Background Physical activity is a cornerstone in treatment of ankylosing spondylitis (AS). We have previously shown that AS patients have lower cardio-respiratory fitness (CRF) than population controls. CRF is inversely associated with cardiovascular (CV) mortality and morbidity in the general population. Patients with AS have increased risk of cardiovascular disease (CVD), but the etiology is not clear. Lower CRF may be associated with increased risk of CV in AS. Arterial stiffness is a marker of CVD, and associations between CRF and arterial stiffness has not been explored previously in patients with AS.
Objectives To evaluate associations between CRF and arterial stiffness.
Methods This is a cross-sectional study on AS patients (mNY criteria). Information on demographics and medication was assessed from questionnaires. Arterial stiffness, measured as Pulse Wave Velocity (PWV) and Augmentation Index (AIx,) was recorded using the Sphygmocor apparatus (AtCor). CRF was assessed as peak oxygen uptake (VO2peak) by a maximal walking treadmill test (modified Balke protocol). Statistics were performed using SPSS version 21. Univariate associations between lnPWV/AIx (dependent variable) and VO2peak as well as possible confounders/factors, were analyzed in separate linear regression models adjusted for age and gender. Variables with a p-value of less than 0.25 were included in a backwards multivariate linear regression models.
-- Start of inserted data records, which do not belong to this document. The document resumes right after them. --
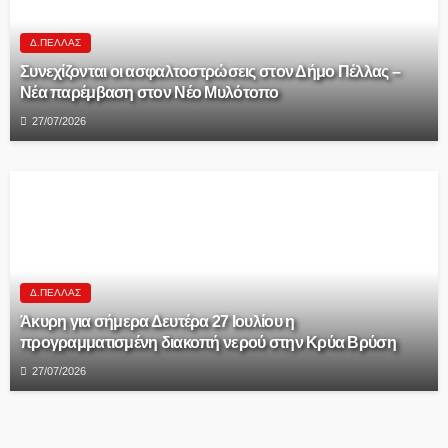
Δ.ΠΈΛΛΑΣ
Συνεχίζονται οι ασφαλτοστρώσεις στον Δήμο Πέλλας –
Νέα παρέμβαση στον Νέο Μυλότοπο
27/07/2026
Δ.ΠΈΛΛΑΣ
Άκυρη για σήμερα Δευτέρα 27 Ιουλίου η
προγραμματισμένη διακοπή νερού στην Κρύα Βρύση
27/07/2026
Results The 113 AS patients had the following characteristics: Mean (SD) age 48.4 (11.3) years, 72 (64%) males, 18 (16%) smokers, mean (SD) BMI 25.6 (3.5) (kg/m2), 73 (65%) used NSAIDs, 24 (21%) used TNF-inhibitors, 14 (12%) used statins, 28 (25%) used antihypertensive medication and median (IQR) CRP (mg/l) 3 (2-10). In regression models VO2peak was significantly inversely associated with lnPWV independent of other factors (table). Similar results were found for AIx: (beta(95%CI)) -0.33 (-0.55- -0.10), p=0.01.
Conclusions CRF measured by VO2peak was inversely associated with arterial stiffness indicating that reduced CRF can be related to increased risk for CVD in AS patients. Studies on the effect of increasing CRF on risk of CVD in AS patients are warranted.